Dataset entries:
........

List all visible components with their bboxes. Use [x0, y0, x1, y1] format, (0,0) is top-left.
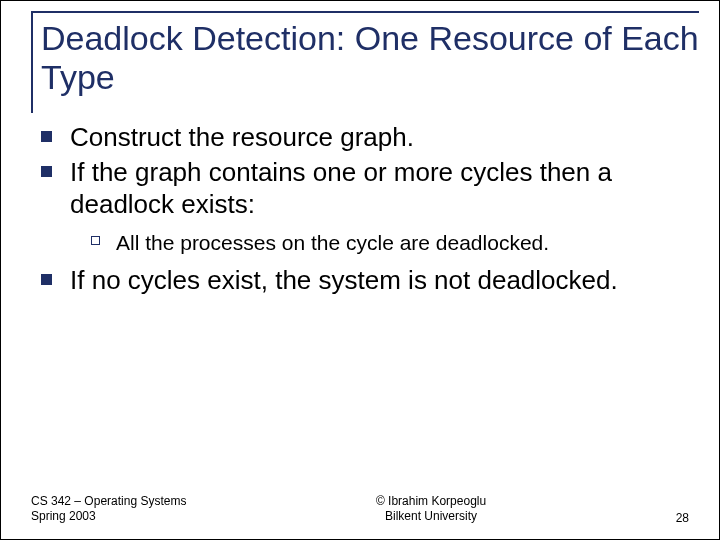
bullet-item: Construct the resource graph.	[41, 121, 689, 154]
institution: Bilkent University	[376, 509, 486, 525]
sub-bullet-text: All the processes on the cycle are deadl…	[116, 229, 549, 256]
copyright: © Ibrahim Korpeoglu	[376, 494, 486, 510]
course-code: CS 342 – Operating Systems	[31, 494, 186, 510]
footer-center: © Ibrahim Korpeoglu Bilkent University	[376, 494, 486, 525]
bullet-item: If no cycles exist, the system is not de…	[41, 264, 689, 297]
square-bullet-icon	[41, 131, 52, 142]
title-block: Deadlock Detection: One Resource of Each…	[31, 11, 699, 97]
square-bullet-icon	[41, 166, 52, 177]
bullet-text: Construct the resource graph.	[70, 121, 414, 154]
slide: Deadlock Detection: One Resource of Each…	[0, 0, 720, 540]
footer-left: CS 342 – Operating Systems Spring 2003	[31, 494, 186, 525]
course-term: Spring 2003	[31, 509, 186, 525]
bullet-item: If the graph contains one or more cycles…	[41, 156, 689, 221]
sub-bullet-item: All the processes on the cycle are deadl…	[91, 229, 689, 256]
hollow-square-bullet-icon	[91, 236, 100, 245]
slide-body: Construct the resource graph. If the gra…	[41, 121, 689, 298]
bullet-text: If no cycles exist, the system is not de…	[70, 264, 618, 297]
bullet-text: If the graph contains one or more cycles…	[70, 156, 689, 221]
slide-title: Deadlock Detection: One Resource of Each…	[31, 19, 699, 97]
page-number: 28	[676, 511, 689, 525]
square-bullet-icon	[41, 274, 52, 285]
footer: CS 342 – Operating Systems Spring 2003 ©…	[31, 494, 689, 525]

........

# [Task details]
The data above must be reproduced exactly, without any of its pictures.

# [Response for this exercise]
List all visible components with their bboxes. Use [x0, y0, x1, y1] format, (0,0) is top-left.
bullet-item: Construct the resource graph.	[41, 121, 689, 154]
institution: Bilkent University	[376, 509, 486, 525]
sub-bullet-text: All the processes on the cycle are deadl…	[116, 229, 549, 256]
copyright: © Ibrahim Korpeoglu	[376, 494, 486, 510]
course-code: CS 342 – Operating Systems	[31, 494, 186, 510]
footer-center: © Ibrahim Korpeoglu Bilkent University	[376, 494, 486, 525]
bullet-item: If no cycles exist, the system is not de…	[41, 264, 689, 297]
square-bullet-icon	[41, 131, 52, 142]
title-block: Deadlock Detection: One Resource of Each…	[31, 11, 699, 97]
square-bullet-icon	[41, 166, 52, 177]
bullet-text: Construct the resource graph.	[70, 121, 414, 154]
slide: Deadlock Detection: One Resource of Each…	[0, 0, 720, 540]
footer-left: CS 342 – Operating Systems Spring 2003	[31, 494, 186, 525]
course-term: Spring 2003	[31, 509, 186, 525]
bullet-item: If the graph contains one or more cycles…	[41, 156, 689, 221]
sub-bullet-item: All the processes on the cycle are deadl…	[91, 229, 689, 256]
hollow-square-bullet-icon	[91, 236, 100, 245]
slide-body: Construct the resource graph. If the gra…	[41, 121, 689, 298]
bullet-text: If no cycles exist, the system is not de…	[70, 264, 618, 297]
bullet-text: If the graph contains one or more cycles…	[70, 156, 689, 221]
slide-title: Deadlock Detection: One Resource of Each…	[31, 19, 699, 97]
page-number: 28	[676, 511, 689, 525]
square-bullet-icon	[41, 274, 52, 285]
footer: CS 342 – Operating Systems Spring 2003 ©…	[31, 494, 689, 525]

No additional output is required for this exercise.